### PROBLEM TO WORK ON
Without the images, repeat every line of the listing exactly.

▽

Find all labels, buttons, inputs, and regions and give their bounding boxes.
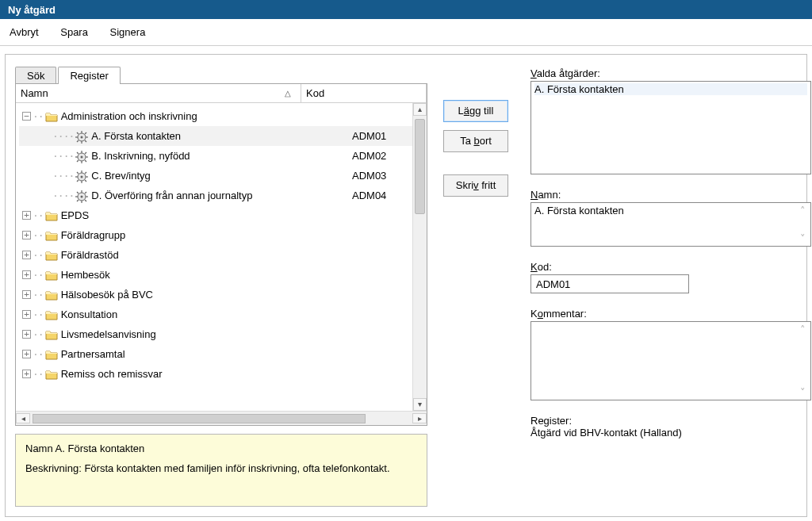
tab-register[interactable]: Register (58, 67, 120, 84)
tree-folder-label: Remiss och remissvar (61, 368, 163, 380)
tree-folder-label: Livsmedelsanvisning (61, 328, 156, 340)
expand-icon[interactable]: + (22, 330, 31, 339)
tree-leaf-label: C. Brev/intyg (91, 170, 150, 182)
add-button-mnemonic: ä (464, 105, 469, 117)
tabs: Sök Register (15, 64, 427, 83)
hscroll-track[interactable] (30, 414, 412, 423)
tree-body[interactable]: − ·· Administration och inskrivning ····… (16, 103, 412, 411)
svg-line-39 (85, 192, 86, 193)
tree-folder-collapsed[interactable]: +··Remiss och remissvar (19, 364, 412, 384)
add-button-pre: L (458, 105, 464, 117)
list-item[interactable]: A. Första kontakten (534, 83, 807, 95)
tree-folder-collapsed[interactable]: +··Hembesök (19, 265, 412, 285)
name-field-value: A. Första kontakten (534, 205, 624, 216)
folder-icon (45, 250, 58, 261)
lbl-com-mn: o (538, 308, 543, 320)
lbl-sel-post: alda åtgärder: (537, 67, 600, 79)
tree-folder-collapsed[interactable]: +··Föräldragrupp (19, 225, 412, 245)
tree-folder-collapsed[interactable]: +··Konsultation (19, 305, 412, 324)
comment-field[interactable]: ˄˅ (530, 321, 811, 400)
tree-header-name[interactable]: Namn △ (16, 84, 301, 102)
name-scroll[interactable]: ˄˅ (796, 205, 809, 244)
tree-connector: ·· (33, 348, 44, 360)
register-label: Register: (530, 415, 811, 427)
hscroll-thumb[interactable] (33, 414, 366, 423)
svg-line-6 (77, 132, 79, 134)
free-text-button[interactable]: Skriv fritt (443, 174, 508, 197)
selected-actions-list[interactable]: A. Första kontakten (530, 81, 811, 174)
svg-point-11 (81, 155, 83, 158)
folder-icon (45, 309, 58, 320)
menu-sign[interactable]: Signera (110, 19, 146, 46)
expand-icon[interactable]: + (22, 310, 31, 319)
tree-leaf[interactable]: ····B. Inskrivning, nyföddADM02 (19, 146, 412, 166)
scroll-right-icon[interactable]: ▸ (412, 413, 427, 423)
expand-icon[interactable]: + (22, 370, 31, 378)
svg-line-7 (85, 140, 86, 142)
tree-folder-collapsed[interactable]: +··Föräldrastöd (19, 245, 412, 265)
tree-folder-expanded[interactable]: − ·· Administration och inskrivning (19, 106, 412, 126)
expand-icon[interactable]: + (22, 350, 31, 358)
tree-connector: ·· (33, 269, 44, 281)
tree-folder-collapsed[interactable]: +··Hälsobesök på BVC (19, 285, 412, 305)
name-field[interactable]: A. Första kontakten ˄˅ (530, 202, 811, 247)
scroll-down-icon[interactable]: ˅ (796, 386, 809, 398)
collapse-icon[interactable]: − (22, 112, 31, 121)
scroll-down-icon[interactable]: ˅ (796, 232, 809, 244)
svg-line-27 (85, 180, 86, 182)
expand-icon[interactable]: + (22, 290, 31, 299)
remove-button[interactable]: Ta bort (443, 130, 508, 152)
lbl-name-post: amn: (538, 189, 561, 201)
selected-actions-label: Valda åtgärder: (530, 67, 811, 79)
tree-header-name-label: Namn (21, 87, 48, 99)
tree-folder-collapsed[interactable]: +··Livsmedelsanvisning (19, 324, 412, 344)
tree-leaf-code: ADM01 (352, 130, 386, 142)
tree-leaf[interactable]: ····A. Första kontaktenADM01 (19, 126, 412, 146)
tree-connector: ·· (33, 229, 44, 241)
tree-connector: ···· (52, 130, 74, 142)
cog-icon (75, 190, 88, 201)
add-button[interactable]: Lägg till (443, 100, 508, 122)
scroll-left-icon[interactable]: ◂ (16, 413, 30, 423)
svg-line-29 (85, 172, 86, 174)
menu-cancel[interactable]: Avbryt (10, 19, 39, 46)
menu-save[interactable]: Spara (60, 19, 88, 46)
scroll-up-icon[interactable]: ˄ (796, 205, 809, 216)
folder-icon (45, 369, 58, 380)
tree-leaf[interactable]: ····C. Brev/intygADM03 (19, 166, 412, 186)
tree-folder-collapsed[interactable]: +··EPDS (19, 205, 412, 225)
tree-connector: ···· (52, 170, 74, 182)
folder-icon (45, 111, 58, 122)
tree-leaf-code: ADM03 (352, 170, 386, 182)
comment-scroll[interactable]: ˄˅ (796, 324, 809, 398)
folder-icon (45, 210, 58, 221)
scroll-up-icon[interactable]: ▴ (413, 103, 427, 116)
remove-button-pre: Ta (460, 135, 473, 147)
tree-connector: ·· (33, 289, 44, 301)
tree-folder-label: Föräldragrupp (61, 229, 126, 241)
expand-icon[interactable]: + (22, 270, 31, 279)
expand-icon[interactable]: + (22, 251, 31, 259)
window-title: Ny åtgärd (8, 4, 56, 16)
horizontal-scrollbar[interactable]: ◂ ▸ (16, 411, 427, 425)
lbl-code-post: od: (538, 261, 552, 273)
svg-line-36 (77, 192, 79, 193)
code-field[interactable]: ADM01 (530, 274, 689, 293)
svg-line-8 (77, 140, 79, 142)
lbl-com-pre: K (530, 308, 538, 320)
scroll-track[interactable] (413, 117, 427, 396)
tree-connector: ·· (33, 368, 44, 380)
cog-icon (75, 170, 88, 182)
scroll-up-icon[interactable]: ˄ (796, 324, 809, 335)
expand-icon[interactable]: + (22, 231, 31, 239)
scroll-thumb[interactable] (415, 119, 425, 214)
expand-icon[interactable]: + (22, 211, 31, 220)
svg-line-37 (85, 200, 86, 201)
tab-search[interactable]: Sök (15, 67, 56, 84)
scroll-down-icon[interactable]: ▾ (413, 398, 427, 411)
svg-line-18 (77, 160, 79, 162)
tree-folder-collapsed[interactable]: +··Partnersamtal (19, 344, 412, 364)
tree-leaf[interactable]: ····D. Överföring från annan journaltypA… (19, 186, 412, 205)
vertical-scrollbar[interactable]: ▴ ▾ (412, 103, 427, 411)
tree-header-code[interactable]: Kod (301, 84, 427, 102)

△

### RESULT FOR THIS TASK
Find all labels, buttons, inputs, and regions and give their bounding boxes.
tab-register[interactable]: Register (58, 67, 120, 84)
tree-folder-label: Remiss och remissvar (61, 368, 163, 380)
tree-folder-label: Livsmedelsanvisning (61, 328, 156, 340)
expand-icon[interactable]: + (22, 330, 31, 339)
tree-leaf-label: C. Brev/intyg (91, 170, 150, 182)
add-button-mnemonic: ä (464, 105, 469, 117)
tabs: Sök Register (15, 64, 427, 83)
hscroll-track[interactable] (30, 414, 412, 423)
tree-body[interactable]: − ·· Administration och inskrivning ····… (16, 103, 412, 411)
svg-line-39 (85, 192, 86, 193)
tree-folder-collapsed[interactable]: +··Remiss och remissvar (19, 364, 412, 384)
add-button-pre: L (458, 105, 464, 117)
list-item[interactable]: A. Första kontakten (534, 83, 807, 95)
tree-folder-collapsed[interactable]: +··Hembesök (19, 265, 412, 285)
name-field-value: A. Första kontakten (534, 205, 624, 216)
folder-icon (45, 250, 58, 261)
lbl-com-mn: o (538, 308, 543, 320)
lbl-sel-post: alda åtgärder: (537, 67, 600, 79)
tree-folder-collapsed[interactable]: +··Föräldragrupp (19, 225, 412, 245)
tree-folder-collapsed[interactable]: +··Konsultation (19, 305, 412, 324)
comment-field[interactable]: ˄˅ (530, 321, 811, 400)
tree-header-name[interactable]: Namn △ (16, 84, 301, 102)
name-scroll[interactable]: ˄˅ (796, 205, 809, 244)
tree-connector: ·· (33, 348, 44, 360)
register-label: Register: (530, 415, 811, 427)
hscroll-thumb[interactable] (33, 414, 366, 423)
svg-line-6 (77, 132, 79, 134)
free-text-button[interactable]: Skriv fritt (443, 174, 508, 197)
selected-actions-list[interactable]: A. Första kontakten (530, 81, 811, 174)
svg-point-11 (81, 155, 83, 158)
folder-icon (45, 309, 58, 320)
menu-sign[interactable]: Signera (110, 19, 146, 46)
expand-icon[interactable]: + (22, 310, 31, 319)
tree-leaf[interactable]: ····B. Inskrivning, nyföddADM02 (19, 146, 412, 166)
scroll-right-icon[interactable]: ▸ (412, 413, 427, 423)
expand-icon[interactable]: + (22, 370, 31, 378)
svg-line-7 (85, 140, 86, 142)
tree-folder-collapsed[interactable]: +··Föräldrastöd (19, 245, 412, 265)
tree-folder-expanded[interactable]: − ·· Administration och inskrivning (19, 106, 412, 126)
expand-icon[interactable]: + (22, 350, 31, 358)
tree-connector: ·· (33, 269, 44, 281)
tree-folder-collapsed[interactable]: +··Hälsobesök på BVC (19, 285, 412, 305)
name-field[interactable]: A. Första kontakten ˄˅ (530, 202, 811, 247)
scroll-down-icon[interactable]: ˅ (796, 386, 809, 398)
collapse-icon[interactable]: − (22, 112, 31, 121)
scroll-down-icon[interactable]: ˅ (796, 232, 809, 244)
svg-line-27 (85, 180, 86, 182)
expand-icon[interactable]: + (22, 290, 31, 299)
remove-button[interactable]: Ta bort (443, 130, 508, 152)
lbl-name-post: amn: (538, 189, 561, 201)
selected-actions-label: Valda åtgärder: (530, 67, 811, 79)
tree-header-name-label: Namn (21, 87, 48, 99)
tree-folder-collapsed[interactable]: +··Livsmedelsanvisning (19, 324, 412, 344)
tree-leaf-code: ADM01 (352, 130, 386, 142)
tree-leaf[interactable]: ····A. Första kontaktenADM01 (19, 126, 412, 146)
tree-connector: ·· (33, 229, 44, 241)
tree-connector: ···· (52, 130, 74, 142)
cog-icon (75, 190, 88, 201)
add-button[interactable]: Lägg till (443, 100, 508, 122)
scroll-left-icon[interactable]: ◂ (16, 413, 30, 423)
svg-line-29 (85, 172, 86, 174)
menu-cancel[interactable]: Avbryt (10, 19, 39, 46)
menu-save[interactable]: Spara (60, 19, 88, 46)
scroll-up-icon[interactable]: ˄ (796, 205, 809, 216)
folder-icon (45, 369, 58, 380)
tree-leaf[interactable]: ····C. Brev/intygADM03 (19, 166, 412, 186)
tree-folder-collapsed[interactable]: +··EPDS (19, 205, 412, 225)
tree-connector: ···· (52, 170, 74, 182)
folder-icon (45, 111, 58, 122)
tree-leaf-code: ADM03 (352, 170, 386, 182)
comment-scroll[interactable]: ˄˅ (796, 324, 809, 398)
folder-icon (45, 210, 58, 221)
scroll-up-icon[interactable]: ▴ (413, 103, 427, 116)
remove-button-pre: Ta (460, 135, 473, 147)
tree-connector: ·· (33, 289, 44, 301)
tree-folder-label: Föräldragrupp (61, 229, 126, 241)
expand-icon[interactable]: + (22, 270, 31, 279)
expand-icon[interactable]: + (22, 251, 31, 259)
window-title: Ny åtgärd (8, 4, 56, 16)
horizontal-scrollbar[interactable]: ◂ ▸ (16, 411, 427, 425)
lbl-code-post: od: (538, 261, 552, 273)
svg-line-36 (77, 192, 79, 193)
code-field[interactable]: ADM01 (530, 274, 689, 293)
svg-line-8 (77, 140, 79, 142)
lbl-com-pre: K (530, 308, 538, 320)
scroll-track[interactable] (413, 117, 427, 396)
tree-connector: ·· (33, 368, 44, 380)
cog-icon (75, 170, 88, 182)
scroll-up-icon[interactable]: ˄ (796, 324, 809, 335)
expand-icon[interactable]: + (22, 231, 31, 239)
scroll-thumb[interactable] (415, 119, 425, 214)
expand-icon[interactable]: + (22, 211, 31, 220)
svg-line-37 (85, 200, 86, 201)
tab-search[interactable]: Sök (15, 67, 56, 84)
scroll-down-icon[interactable]: ▾ (413, 398, 427, 411)
svg-line-18 (77, 160, 79, 162)
tree-folder-collapsed[interactable]: +··Partnersamtal (19, 344, 412, 364)
tree-leaf[interactable]: ····D. Överföring från annan journaltypA… (19, 186, 412, 205)
vertical-scrollbar[interactable]: ▴ ▾ (412, 103, 427, 411)
tree-header-code[interactable]: Kod (301, 84, 427, 102)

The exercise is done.